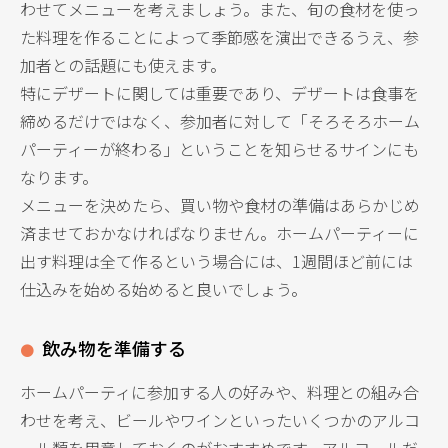
わせてメニューを考えましょう。また、旬の食材を使っ
た料理を作ることによって季節感を演出できるうえ、参
加者との話題にも使えます。
特にデザートに関しては重要であり、デザートは食事を
締めるだけではなく、参加者に対して「そろそろホーム
パーティーが終わる」ということを知らせるサインにも
なります。
メニューを決めたら、買い物や食材の準備はあらかじめ
済ませておかなければなりません。ホームパーティーに
出す料理は全て作るという場合には、1週間ほど前には
仕込みを始める始めると良いでしょう。
飲み物を準備する
ホームパーティに参加する人の好みや、料理との組み合
わせを考え、ビールやワインといったいくつかのアルコ
ール類を用意しておくのがおすすめです。アルコールだ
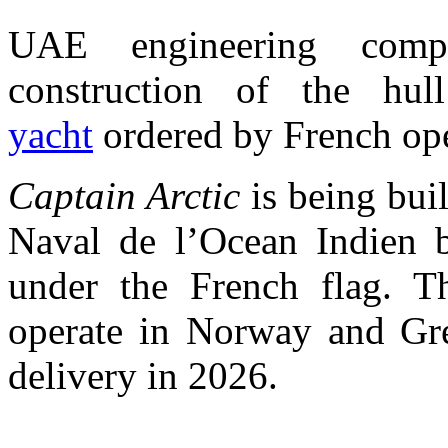
UAE engineering comp
construction of the h
yacht
ordered by French ope
Captain Arctic
is being buil
Naval de l’Ocean Indien b
under the French flag. Th
operate in Norway and Gre
delivery in 2026.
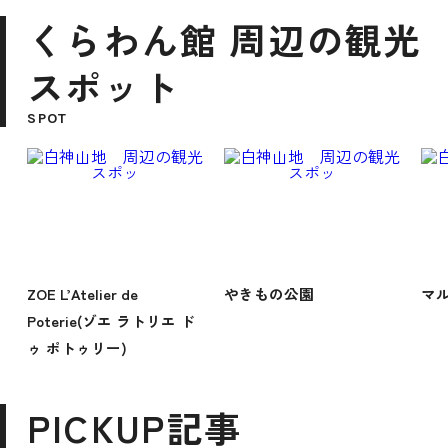
くらわん館 周辺の観光
スポット
SPOT
ZOE L’Atelier de
やきもの公園
マ
Poterie(ゾエ ラトリエ ド
ゥ ポトゥリー)
PICKUP記事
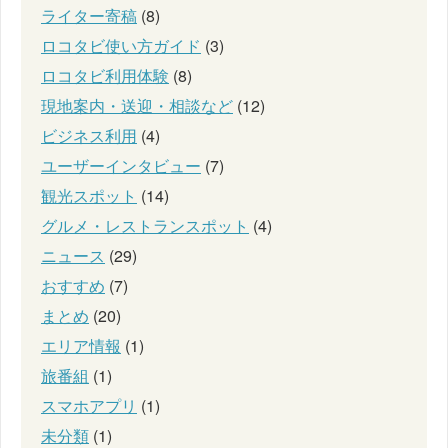
ライター寄稿
(8)
ロコタビ使い方ガイド
(3)
ロコタビ利用体験
(8)
現地案内・送迎・相談など
(12)
ビジネス利用
(4)
ユーザーインタビュー
(7)
観光スポット
(14)
グルメ・レストランスポット
(4)
ニュース
(29)
おすすめ
(7)
まとめ
(20)
エリア情報
(1)
旅番組
(1)
スマホアプリ
(1)
未分類
(1)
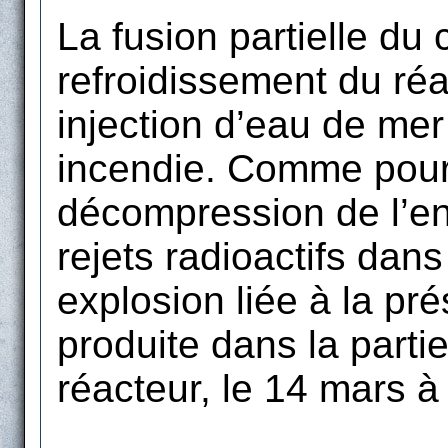
La fusion partielle du
refroidissement du réa
injection d’eau de me
incendie. Comme pour 
décompression de l’en
rejets radioactifs dan
explosion liée à la pr
produite dans la parti
réacteur, le 14 mars à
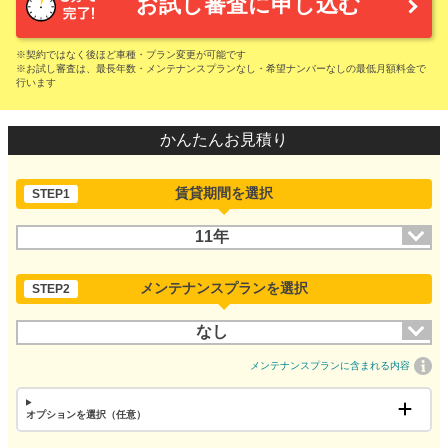
お試し審査に申し込む
※契約ではなく後ほど車種・プラン変更が可能です
※お試し審査は、最長年数・メンテナンスプランなし・希望ナンバーなしの最低月額料金で
行います
かんたんお見積り
賃貸期間を選択
STEP1
11年
メンテナンスプランを選択
STEP2
なし
メンテナンスプランに含まれる内容
オプションを選択（任意）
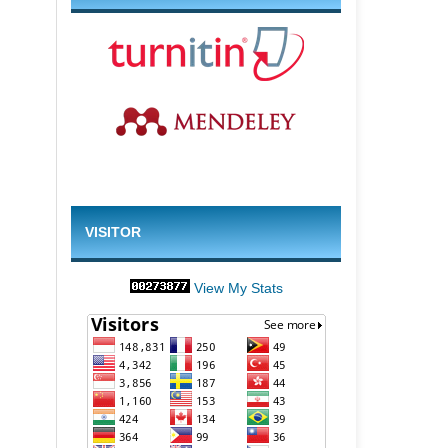
VISITOR
View My Stats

• Work to be completed: Produce an exact reprint of the entries, dropping the images.

• Solved problem:
わせてメニューを考えましょう。また、旬の食材を使っ
た料理を作ることによって季節感を演出できるうえ、参
加者との話題にも使えます。
特にデザートに関しては重要であり、デザートは食事を
締めるだけではなく、参加者に対して「そろそろホーム
パーティーが終わる」ということを知らせるサインにも
なります。
メニューを決めたら、買い物や食材の準備はあらかじめ
済ませておかなければなりません。ホームパーティーに
出す料理は全て作るという場合には、1週間ほど前には
仕込みを始める始めると良いでしょう。
飲み物を準備する
ホームパーティに参加する人の好みや、料理との組み合
わせを考え、ビールやワインといったいくつかのアルコ
ール類を用意しておくのがおすすめです。アルコールだ
UAE engineering comp
construction of the h
yacht
ordered by French ope
Captain Arctic
is being buil
Naval de l’Ocean Indien b
under the French flag. Th
operate in Norway and Gre
delivery in 2026.
くらわん館 周辺の観光
スポット
SPOT
ZOE L’Atelier de
やきもの公園
マ
Poterie(ゾエ ラトリエ ド
ゥ ポトゥリー)
PICKUP記事
ライター寄稿
(8)
ロコタビ使い方ガイド
(3)
ロコタビ利用体験
(8)
現地案内・送迎・相談など
(12)
ビジネス利用
(4)
ユーザーインタビュー
(7)
観光スポット
(14)
グルメ・レストランスポット
(4)
ニュース
(29)
おすすめ
(7)
まとめ
(20)
エリア情報
(1)
旅番組
(1)
スマホアプリ
(1)
未分類
(1)
La fusion partielle du
refroidissement du réa
injection d’eau de me
incendie. Comme pour 
décompression de l’en
rejets radioactifs dan
explosion liée à la pr
produite dans la parti
réacteur, le 14 mars à
お試し審査に申し込む
※契約ではなく後ほど車種・プラン変更が可能です
※お試し審査は、最長年数・メンテナンスプランなし・希望ナンバーなしの最低月額料金で
行います
かんたんお見積り
賃貸期間を選択
STEP1
11年
メンテナンスプランを選択
STEP2
なし
メンテナンスプランに含まれる内容
オプションを選択（任意）
VISITOR
View My Stats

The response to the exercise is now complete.